Hi,
We have an 8.x ES cluster running on Elastic cloud, All seems to be working ok except that a few internal monitoring indices have one shard marked as UNASSIGNED and this causes the cluster state to be YELLOW, all the time...
I followed this Guide to troubleshoot:
Get info about shards - find which ones are unassigned:
GET _cat/shards?v=true&h=index,shard,prirep,state,node,unassigned.reason&s=state
Response as of Dec 14, 9:33PM EST:
index shard prirep state node unassigned.reason
.ds-.monitoring-es-8-mb-2022.12.14-000003 0 r UNASSIGNED INDEX_CREATED
.ds-.monitoring-kibana-8-mb-2022.12.14-000003 0 r UNASSIGNED INDEX_CREATED
Get more details about the allocation for the specific index/shard:
GET _cluster/allocation/explain
{
"index": ".ds-.monitoring-es-8-mb-2022.12.14-000003",
"shard": 0,
"primary": false
}
Result:
{
"index": ".ds-.monitoring-es-8-mb-2022.12.14-000003",
"shard": 0,
"primary": false,
"current_state": "unassigned",
"unassigned_info": {
"reason": "INDEX_CREATED",
"at": "2022-12-14T21:45:50.221Z",
"last_allocation_status": "no_attempt"
},
"can_allocate": "no",
"allocate_explanation": "Elasticsearch isn't allowed to allocate this shard to any of the nodes in the cluster. Choose a node to which you expect this shard to be allocated, find this node in the node-by-node explanation, and address the reasons which prevent Elasticsearch from allocating this shard there.",
"node_allocation_decisions": [
{
"node_id": "hYTLxs3cQwSSQNRWNCVHJg",
"node_name": "instance-0000000001",
"transport_address": "10.xxx:19240",
"node_attributes": {
"logical_availability_zone": "zone-0",
"server_name": "instance-0000000001.aa7f0380c25d414f810f9a23d173130b",
"availability_zone": "us-east4-a",
"xpack.installed": "true",
"data": "warm",
"instance_configuration": "gcp.es.datawarm.n2.68x10x190",
"region": "unknown-region"
},
"node_decision": "no",
"weight_ranking": 1,
"deciders": [
{
"decider": "data_tier",
"decision": "NO",
"explanation": "index has a preference for tiers [data_hot] and node does not meet the required [data_hot] tier"
}
]
},
{
"node_id": "RR_pUkQdRR2HqwjMlNhtVg",
"node_name": "instance-0000000000",
"transport_address": "10.xxx:19870",
"node_attributes": {
"region": "unknown-region",
"instance_configuration": "gcp.es.datahot.n2.68x10x45",
"server_name": "instance-0000000000.aa7f0380c25d414f810f9a23d173130b",
"data": "hot",
"xpack.installed": "true",
"logical_availability_zone": "zone-0",
"availability_zone": "us-east4-a"
},
"node_decision": "no",
"weight_ranking": 2,
"deciders": [
{
"decider": "same_shard",
"decision": "NO",
"explanation": "a copy of this shard is already allocated to this node [[.ds-.monitoring-es-8-mb-2022.12.14-000003][0], node[RR_pUkQdRR2HqwjMlNhtVg], [P], s[STARTED], a[id=fxfbSsCnTq-DGvTI4laIPg]]"
}
]
}
]
}
This part seems to offer a promising reason:
"explanation": "index has a preference for tiers [data_hot] and node does not meet the required [data_hot] tier"
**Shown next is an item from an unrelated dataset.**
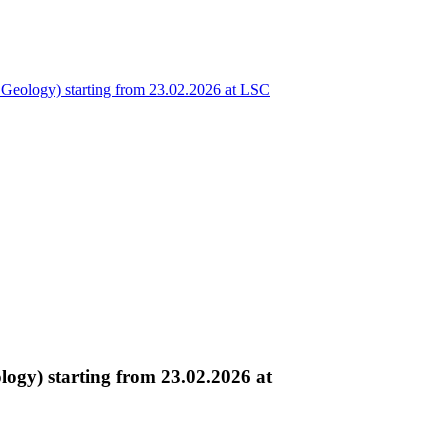
eology) starting from 23.02.2026 at LSC
gy) starting from 23.02.2026 at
However, I'm not sure how to solve this - since I am not controlling templates or ILMs for these internal indices and do not set some custom policies for shard allocations ... Whatever is the default policy - it should be used as is.
My cluster config:
-- 2 nodes
-- 1 availability zone
-- Hot and Warm storage only, no cold
Any advise on how to troubleshoot this further would be very appreciated!
Thank you!
Marina